Patients with major depression, including both unipolar forms and also depressive episodes of bipolar disorder, may present with persistent cognitive symptoms even in stages of remission or euthymia,1 which has a negative impact on their quality of life and how they function. Although it has routinely been suggested that cognitive symptoms associated with depression improve once the depressive episode has been recovered from, it is now known that cognitive deficits may exist in different areas of memory, concentration, executive functions and information processing speed, and may be present regardless of the state of mind. Since effective precognitive interventions in major depression are rare, this could be an area of interest for testing whether drugs which are already on the market with beneficial effects on cognition in other clinical conditions could play a precognitive role in patients with major depression with persistent cognitive symptoms.

In this regard, thyroid hormones could be considered a potential therapeutic option. Thyroid hormones are necessary for the development of the central nervous system and also perform actions in the adult brain.2 One of these actions is that of modulating the proliferation of neuronal precursors, with affects migration, differentiation and formation of neuronal synapses, and also the development and differentiation from glial cells.2 There is also a distribution of receptors for thyroid hormones in regions of the brain which are essential for cognitive skills, including the prefrontal cortex and the hippocampus, and it would therefore be plausible for thyroid hormones to play a major role in neurocognition. In fact, patients with hypothyroidism present cognitive changes in the form of attention deficit, verbal memory and work, visual perception and executive functions, which improve with the introduction of Levothyroxine (L-T4).3 These changes may also exist in patients with subclinical hypothyroidism, although a meta-analysis shows that these changes are visible in patients under 75 years of age.4

Thyroid hormones, together with other biomarkers such as hormones related to the hypothalamic-pituitary-adrenalin axis or inflammatory factors,5 could play a role in the aetiopathogenesis of major depression. Furthermore, treatment with triiodothyronine (T3) is considered a standard strengthening strategy for improving depressive symptoms in resistant depression,6 but studies show that enhancement with L-T4 would also be an effective strategy.7 Several studies have shown that the addition of T3 could improve cognitive performance in patients with bipolar disorder who receive lithium, or that it could even mitigate the negative cognitive effects of electroconvulsive therapy in patients with affective disorders.8 However, the addition of thyroid hormones as a cognitive enhancer is not a strategy which is usually used in clinical practice.

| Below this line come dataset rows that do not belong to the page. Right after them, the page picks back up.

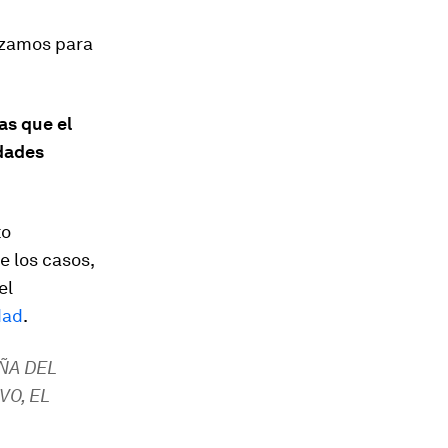
lizamos para
as que el
idades
to
e los casos,
el
dad
.
ÑA DEL
O, EL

The decision to initiate specific replacement therapy in subclinical hypothyroidism is standard practice when TSH is above 10 mUI/L, although it may be considered in some cases with TSH figures between the upper limit of normality (usually considered to be 4.12 mUI/L) and 10 mUI/L, especially if there is positivity for anti-thyroid antibodies, pregnancy, in a child or teenage population or where there is concomitant cardiovascular risk.9 There is a lack of consensus regarding the use of L-T4 in patients with TSH between 4.12 and 10 mUI/L. National clinical guidelines10 and international9 ones recommend assessing the addition of L-T4 if symptoms are suggestive of hypothyroidism. In fact the clinical guideline of the thyroid disease workgroup from the Spanish Society of Endocrinology and Nutrition (SEEN) indicates that, in patients with subclinical hypothyroidism and TSh concentrations between 4.5 and 10 mUI/L who present with symptoms of hypothyroidism, a therapeutic trial could be considered with L-T4 for several months and with monitoring of the evolution of symptoms so as to decide whether to continue or discontinue treatment depending on response.

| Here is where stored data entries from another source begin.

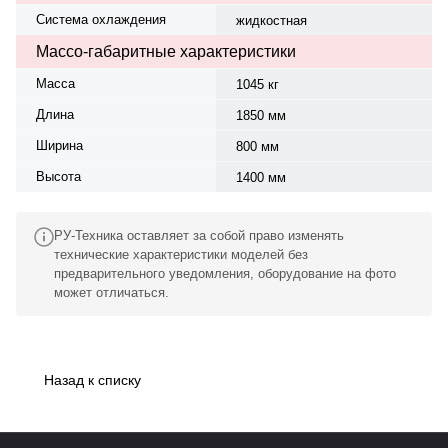
Система охлаждения
жидкостная
Массо-габаритные характеристики
Масса
1045 кг
Длина
1850 мм
Ширина
800 мм
Высота
1400 мм
РУ-Техника оставляет за собой право изменять
технические характеристики моделей без
предварительного уведомления, оборудование на фото
может отличаться.
Назад к списку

The problem with regard to taking decisions on the possible addition of this treatment in patients with major depression is that many of the symptoms of hypothyroidism (depressive mood, asthenia, cognitive complaints) overlap with the actual symptoms of depression, which makes the decision more complex in patients with major depression and comorbid subclinical hypothyroidism. Given the high prevalence of subclinical hypothyroidism in patients with major depression (20% in resistant major depression11), in those cases which present with cognitive symptoms a therapeutic analysis could be undertaken so as to assess whether their cognitive aspect would improve with the addition of L-T4. Although this therapeutic strategy could be carried out in normal clinical practice following some of the recommendations for the clinical guidelines,10 it is particularly important that clinical researchers carry out prospective studies to assess whether this therapeutic strategy is effective as procognitive treatment in patients with major depression and subclinical hypothyroidism. This awareness would lead to the extension of the therapeutic arsenal of psychiatrists to better treat the persistent cognitive symptoms in unipolar and bipolar major depression.